• Kiki: Exhibitions & Bits
  • Silkscreened sticker from Jim Winter's show of the same name, August 1993

  • Kiki: Exhibitions & Bits
  • Rick Jacobsen tops Warren Sonbert's 1994 list of art events. From The Other Side, San Francisco Sentinel, December 28, 1994.

  • Kiki: Exhibitions & Bits
  • Signed headshots displayed in Kiki's bathroom. From left to right: Nao Bustamente, Ellen DeGeneres, The Crusher, Philip Horvitz.
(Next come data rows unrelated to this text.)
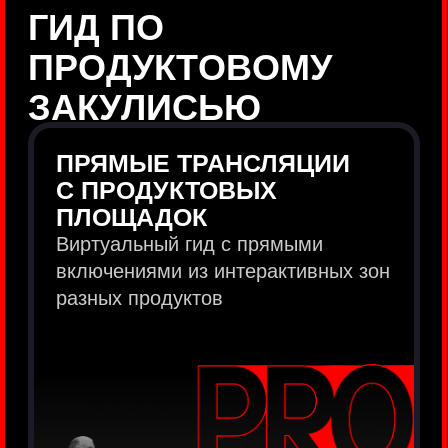
продукты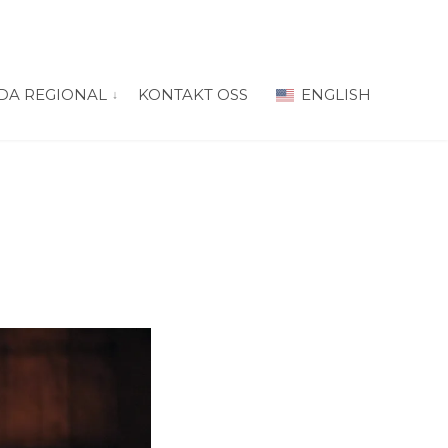
DA REGIONAL
KONTAKT OSS
ENGLISH
 for “PRODA Oslo”
vis submeny for “PRODA Regional”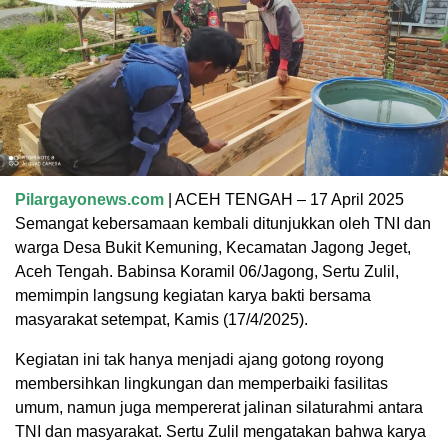
Pilargayonews.com
| ACEH TENGAH – 17 April 2025
Semangat kebersamaan kembali ditunjukkan oleh TNI dan
warga Desa Bukit Kemuning, Kecamatan Jagong Jeget,
Aceh Tengah. Babinsa Koramil 06/Jagong, Sertu Zulil,
memimpin langsung kegiatan karya bakti bersama
masyarakat setempat, Kamis (17/4/2025).
Kegiatan ini tak hanya menjadi ajang gotong royong
membersihkan lingkungan dan memperbaiki fasilitas
umum, namun juga mempererat jalinan silaturahmi antara
TNI dan masyarakat. Sertu Zulil mengatakan bahwa karya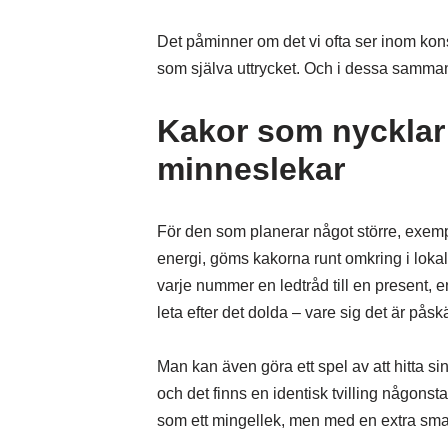
Det påminner om det vi ofta ser inom konst
som själva uttrycket. Och i dessa samman
Kakor som nycklar t
minneslekar
För den som planerar något större, exemp
energi, göms kakorna runt omkring i lokal
varje nummer en ledtråd till en present, en 
leta efter det dolda – vare sig det är påsk
Man kan även göra ett spel av att hitta si
och det finns en identisk tvilling någonsta
som ett mingellek, men med en extra smak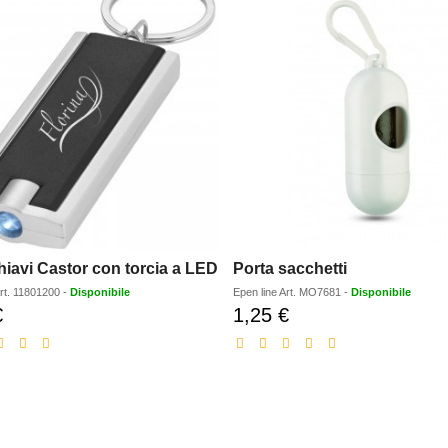
hiavi Castor con torcia a LED
Porta sacchetti
rt.
11801200
-
Disponibile
Epen line
Art.
MO7681
-
Disponibile
€
1,25 €
Prezzo
Prezzo
scontato
scontato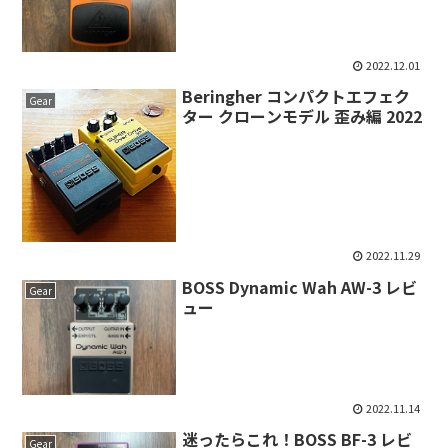
2022.12.01
Beringher コンパクトエフェク
Gear
ター クローンモデル 歪み編 2022
2022.11.29
BOSS Dynamic Wah AW-3 レビ
Gear
ュー
2022.11.14
迷ったらこれ！BOSS BF-3 レビ
Gear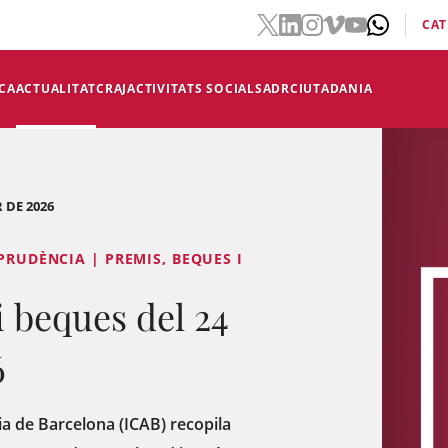
CAT
CA
ACTUALITAT
CRAJ
ACTIVITATS SOCIALS
ADR
CIUTADANIA
 DE 2026
PRUDÈNCIA | PREMIS, BEQUES I
 beques del 24
6
acia de Barcelona (ICAB) recopila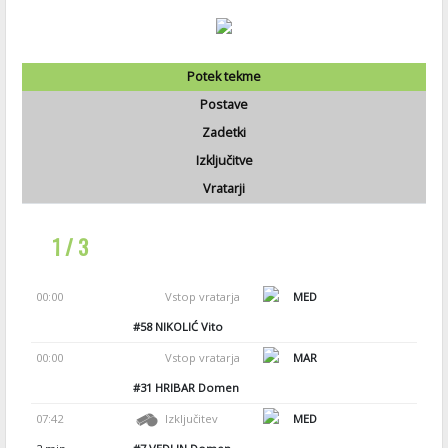
Potek tekme
Postave
Zadetki
Izključitve
Vratarji
1 / 3
00:00
Vstop vratarja
MED
#58
NIKOLIĆ Vito
00:00
Vstop vratarja
MAR
#31
HRIBAR Domen
07:42
Izključitev
MED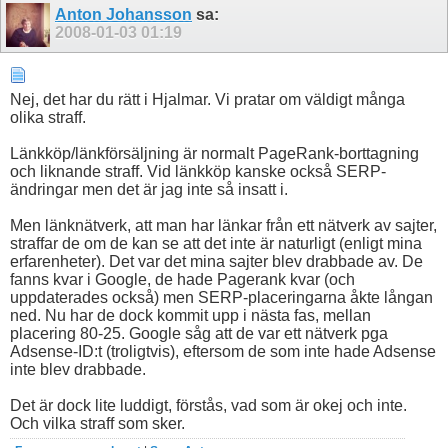
Anton Johansson
sa:
2008-01-03
01:19
Nej, det har du rätt i Hjalmar. Vi pratar om väldigt många
olika straff.
Länkköp/länkförsäljning är normalt PageRank-borttagning
och liknande straff. Vid länkköp kanske också SERP-
ändringar men det är jag inte så insatt i.
Men länknätverk, att man har länkar från ett nätverk av sajter,
straffar de om de kan se att det inte är naturligt (enligt mina
erfarenheter). Det var det mina sajter blev drabbade av. De
fanns kvar i Google, de hade Pagerank kvar (och
uppdaterades också) men SERP-placeringarna åkte långan
ned. Nu har de dock kommit upp i nästa fas, mellan
placering 80-25. Google såg att de var ett nätverk pga
Adsense-ID:t (troligtvis), eftersom de som inte hade Adsense
inte blev drabbade.
Det är dock lite luddigt, förstås, vad som är okej och inte.
Och vilka straff som sker.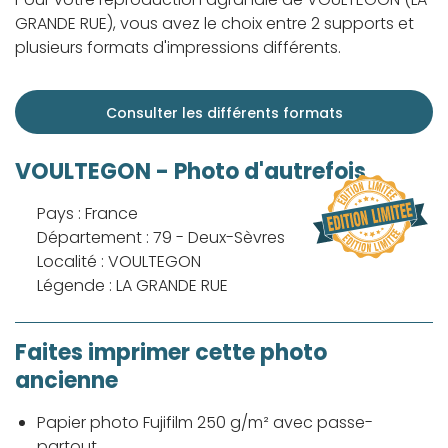
GRANDE RUE), vous avez le choix entre 2 supports et
plusieurs formats d'impressions différents.
Consulter les différents formats
VOULTEGON - Photo d'autrefois
Pays : France
Département : 79 - Deux-Sèvres
Localité : VOULTEGON
Légende : LA GRANDE RUE
Faites imprimer cette photo
ancienne
Papier photo Fujifilm 250 g/m² avec passe-
partout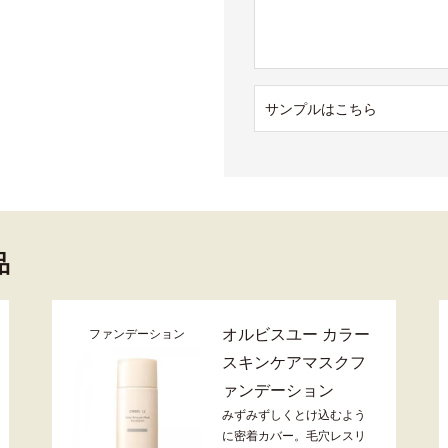
サンプルはこちら
品
オルビスユー カラー
ファンデーション
スキンケアマスクフ
ァンデーション
みずみずしくとけ込むよう
に密着カバー。毛穴レスリ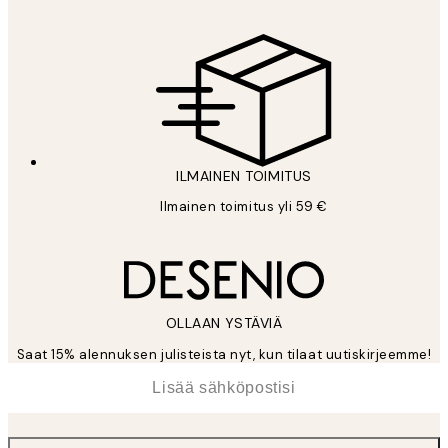
ILMAINEN TOIMITUS
Ilmainen toimitus yli 59 €
OLLAAN YSTÄVIÄ
Saat 15% alennuksen julisteista nyt, kun tilaat uutiskirjeemme!
*
Sähköposti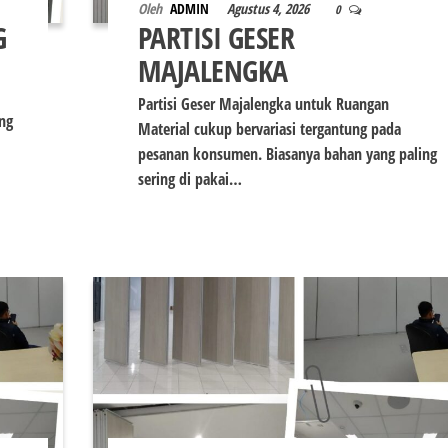
Oleh
ADMIN
Agustus 4, 2026
0
G
PARTISI GESER
MAJALENGKA
Partisi Geser Majalengka untuk Ruangan
ng
Material cukup bervariasi tergantung pada
pesanan konsumen. Biasanya bahan yang paling
sering di pakai…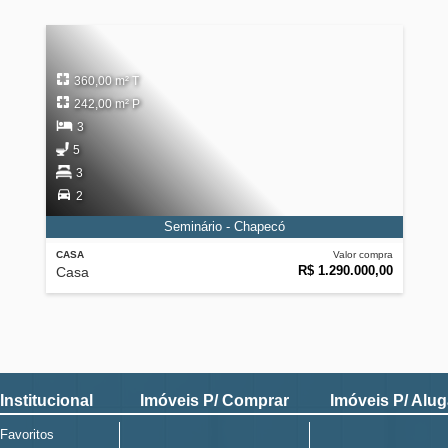
360,00 m² T
242,00 m² P
3
5
3
2
Seminário - Chapecó
CASA
Valor compra
R$ 1.290.000,00
Casa
Institucional
Imóveis P/ Comprar
Imóveis P/ Alug
Favoritos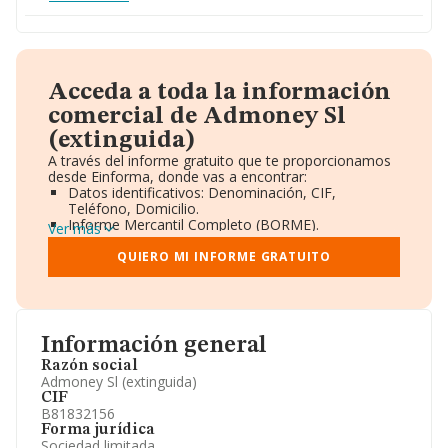
Acceda a toda la información
comercial de Admoney Sl
(extinguida)
A través del informe gratuito que te proporcionamos
desde Einforma, donde vas a encontrar:
Datos identificativos: Denominación, CIF,
Teléfono, Domicilio.
Informe Mercantil Completo (BORME).
Ver más
Gráficos de Evolución Ventas y Empleados.
Consejo de Administración y Administradores.
QUIERO MI INFORME GRATUITO
Directivos y Ejecutivos.
Accionistas.
Participaciones y Vinculaciones en otras empresas.
Artículos de prensa publicados sobre la empresa.
Información oficial y registral complementaria.
Información general
Razón social
Admoney Sl (extinguida)
CIF
B81832156
Forma jurídica
Sociedad limitada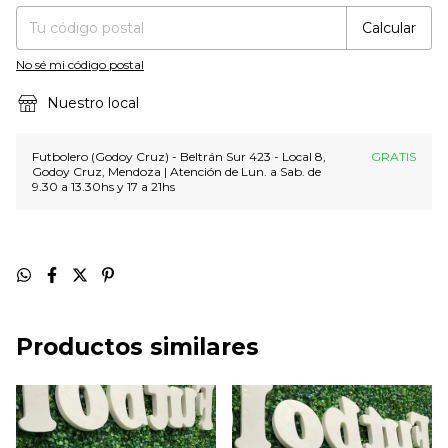
Calcular
No sé mi código postal
Nuestro local
Futbolero (Godoy Cruz) - Beltrán Sur 423 - Local 8,
GRATIS
Godoy Cruz, Mendoza | Atención de Lun. a Sab. de
9.30 a 13.30hs y 17 a 21hs
Productos similares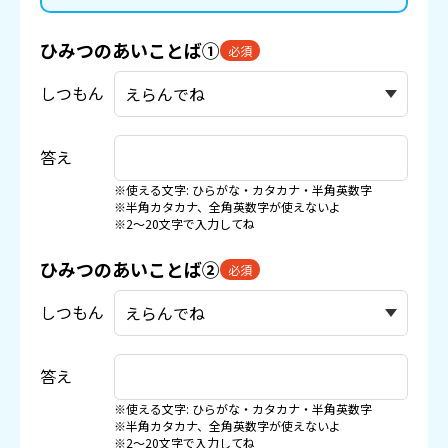
ひみつのあいことば①
必須
しつもん
答え
※使える文字: ひらがな・カタカナ・半角英数字
※半角カタカナ、全角英数字が使えないよ
※2〜20文字で入力してね
ひみつのあいことば②
必須
しつもん
答え
※使える文字: ひらがな・カタカナ・半角英数字
※半角カタカナ、全角英数字が使えないよ
※2〜20文字で入力してね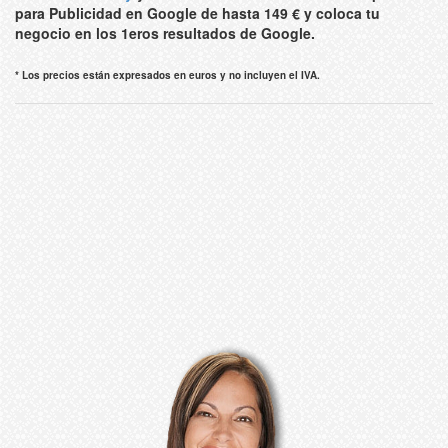
para Publicidad en Google de hasta 149 € y coloca tu
negocio en los 1eros resultados de Google.
* Los precios están expresados en euros y no incluyen el IVA.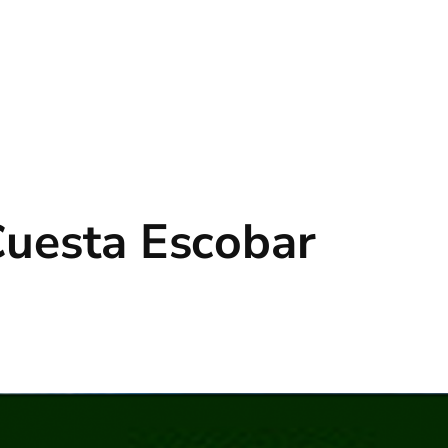
uesta Escobar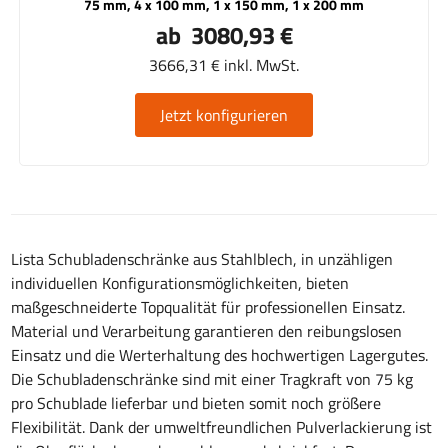
75 mm, 4 x 100 mm, 1 x 150 mm, 1 x 200 mm
ab 3080,93 €
3666,31 € inkl. MwSt.
Jetzt konfigurieren
Lista Schubladenschränke aus Stahlblech, in unzähligen
individuellen Konfigurationsmöglichkeiten, bieten
maßgeschneiderte Topqualität für professionellen Einsatz.
Material und Verarbeitung garantieren den reibungslosen
Einsatz und die Werterhaltung des hochwertigen Lagergutes.
Die Schubladenschränke sind mit einer Tragkraft von 75 kg
pro Schublade lieferbar und bieten somit noch größere
Flexibilität. Dank der umweltfreundlichen Pulverlackierung ist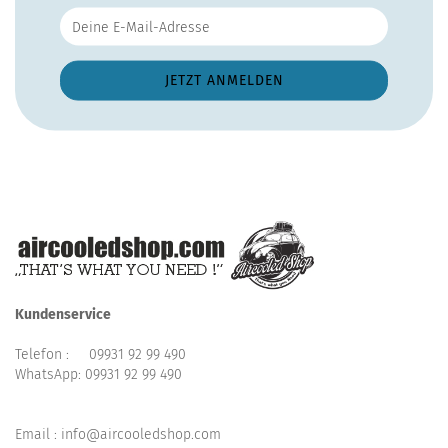
Kundenservice
Telefon :
09931 92 99 490
WhatsApp:
09931 92 99 490
Email : info@aircooledshop.com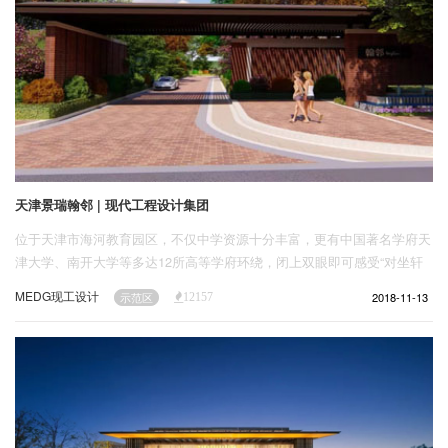
天津景瑞翰邻 | 现代工程设计集团
位于天津市海河教育园区，不仅中学资源十分丰富，更有中国著名学府天
津大学、南开大学等多达12所高等学府环绕，闭上双眼即可感受“对坐轩
窗读书乐,怎忍花前不醉归”。
MEDG现工设计
2018-11-13
示范区
12157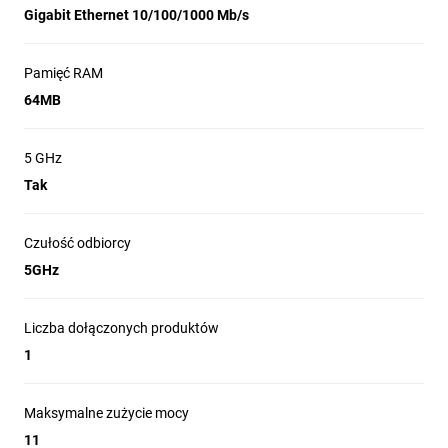
Gigabit Ethernet 10/100/1000 Mb/s
Pamięć RAM
64MB
5 GHz
Tak
Czułość odbiorcy
5GHz
Liczba dołączonych produktów
1
Maksymalne zużycie mocy
11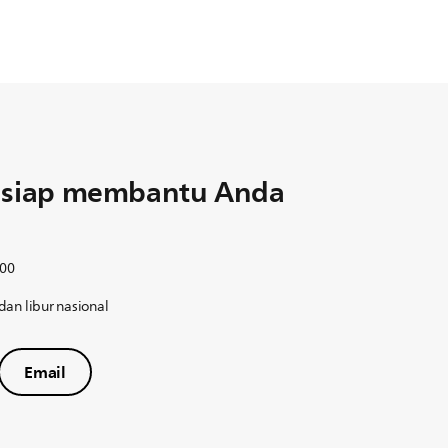
u siap membantu Anda
:00
an libur nasional
Email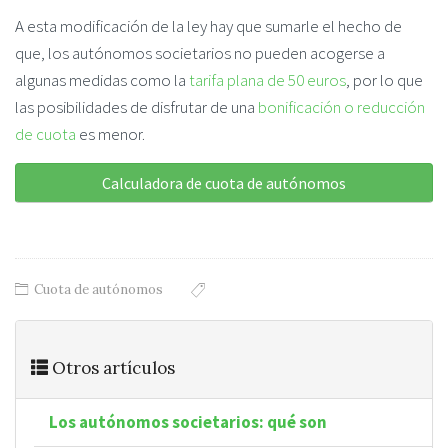
A esta modificación de la ley hay que sumarle el hecho de
que, los autónomos societarios no pueden acogerse a
algunas medidas como la
tarifa plana de 50 euros
, por lo que
las posibilidades de disfrutar de una
bonificación o reducción
de cuota
es menor.
Calculadora de cuota de autónomos
Cuota de autónomos
Otros artículos
Los autónomos societarios: qué son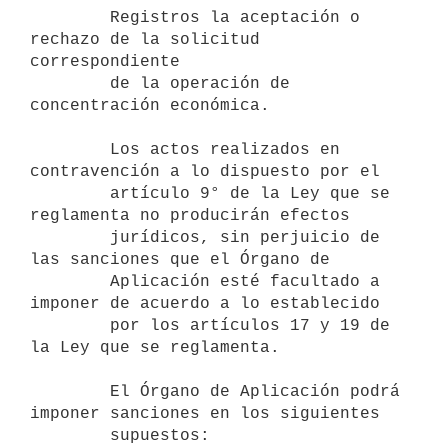
        Registros la aceptación o 
rechazo de la solicitud 
correspondiente

        de la operación de 
concentración económica.

        Los actos realizados en 
contravención a lo dispuesto por el

        artículo 9° de la Ley que se 
reglamenta no producirán efectos

        jurídicos, sin perjuicio de 
las sanciones que el Órgano de

        Aplicación esté facultado a 
imponer de acuerdo a lo establecido

        por los artículos 17 y 19 de 
la Ley que se reglamenta.

        El Órgano de Aplicación podrá 
imponer sanciones en los siguientes

        supuestos:
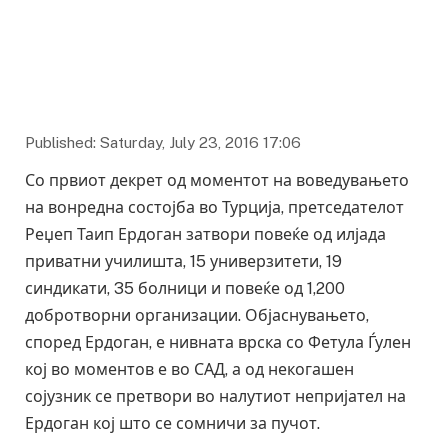
Published: Saturday, July 23, 2016 17:06
Со првиот декрет од моментот на воведувањето
на вонредна состојба во Турција, претседателот
Реџеп Таип Ердоган затвори повеќе од илјада
приватни училишта, 15 универзитети, 19
синдикати, 35 болници и повеќе од 1,200
добротворни организации. Објаснувањето,
според Ердоган, е нивната врска со Фетула Ѓулен
кој во моментов е во САД, а од некогашен
сојузник се претвори во налутиот непријател на
Ердоган кој што се сомничи за пучот.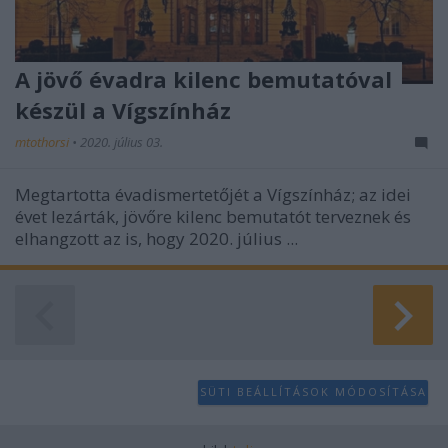
A jövő évadra kilenc bemutatóval
készül a Vígszínház
mtothorsi
•
2020. július 03.
Megtartotta évadismertetőjét a Vígszínház; az idei
évet lezárták, jövőre kilenc bemutatót terveznek és
elhangzott az is, hogy 2020. július ...
SÜTI BEÁLLÍTÁSOK MÓDOSÍTÁSA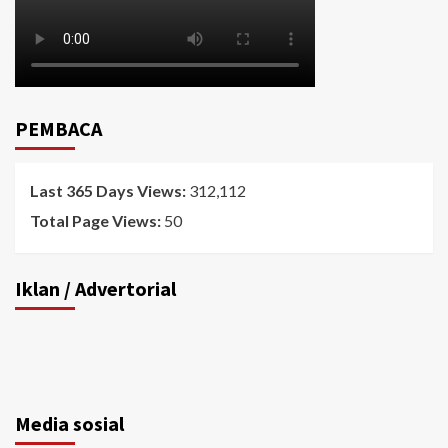
PEMBACA
Last 365 Days Views:
312,112
Total Page Views:
50
Iklan / Advertorial
Media sosial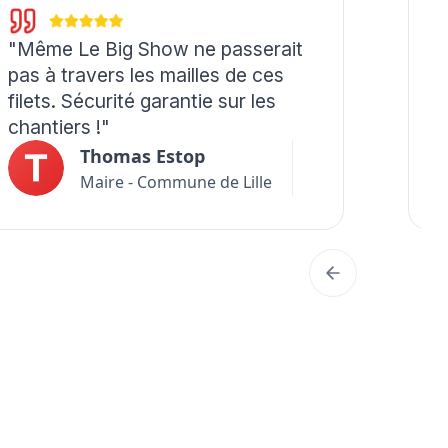
"Même Le Big Show ne passerait
"
pas à travers les mailles de ces
t
filets. Sécurité garantie sur les
p
chantiers !"
c
Thomas Estop
Maire - Commune de Lille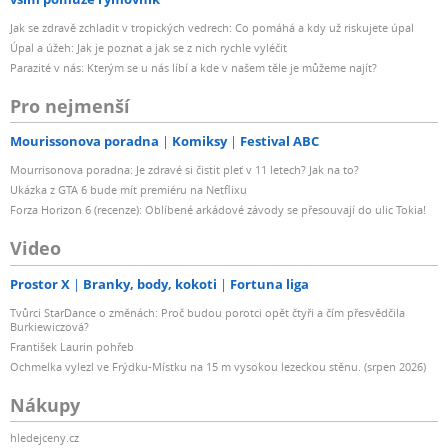
Jak se zdravě zchladit v tropických vedrech: Co pomáhá a kdy už riskujete úpal
Úpal a úžeh: Jak je poznat a jak se z nich rychle vyléčit
Parazité v nás: Kterým se u nás líbí a kde v našem těle je můžeme najít?
Pro nejmenší
Mourissonova poradna
Komiksy
Festival ABC
Mourrisonova poradna: Je zdravé si čistit pleť v 11 letech? Jak na to?
Ukázka z GTA 6 bude mít premiéru na Netflixu
Forza Horizon 6 (recenze): Oblíbené arkádové závody se přesouvají do ulic Tokia!
Video
Prostor X
Branky, body, kokoti
Fortuna liga
Tvůrci StarDance o změnách: Proč budou porotci opět čtyři a čím přesvědčila
Burkiewiczová?
František Laurin pohřeb
Ochmelka vylezl ve Frýdku-Místku na 15 m vysokou lezeckou stěnu. (srpen 2026)
Nákupy
hledejceny.cz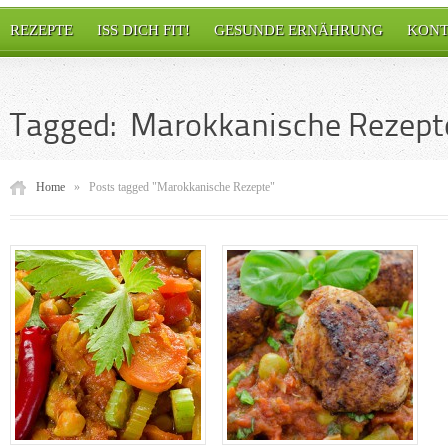
REZEPTE
ISS DICH FIT!
GESUNDE ERNÄHRUNG
KONT
Tagged: Marokkanische Rezept
Home
»
Posts tagged "Marokkanische Rezepte"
There’s a curtained storefront at 14th and Guerrero on the outskirts of San Francisco’s Mission district that was a central meeting point for artists in the early 1990s. Blue-and-white checkerboard tiles embedded in the stucco façade below the front window are the only physical traces of the former Kiki Gallery, the subject of the recently closed retrospective show Kiki: The Proof is in the Pudding at Ratio 3. Kiki Gallery had a palpable, if largely unknown, influence on the current state of art and queer culture in San Francisco and contemporary art history in general. The show at Ratio 3 hosted original work presented at Kiki by founder and owner Rick Jacobsen (1961-1995). Jacobsen ran the space for eighteen months until complications from AIDS-related lymphoma forced it to close.  Curated by writer Kevin Killian and artist Colter Jacobsen (no relation), The Proof is in the Pudding illuminates Rick Jacobsen’s magnetic charisma as the driving force behind a gallery that came to represent an intense period of creative potency and self-representational politics in early ‘90s San Francisco. As a group, the pieces in this exhibition exude a pervasive attitude of assertion into a broader cultural structure that was cultivated through interconnected work in a variety of disciplines.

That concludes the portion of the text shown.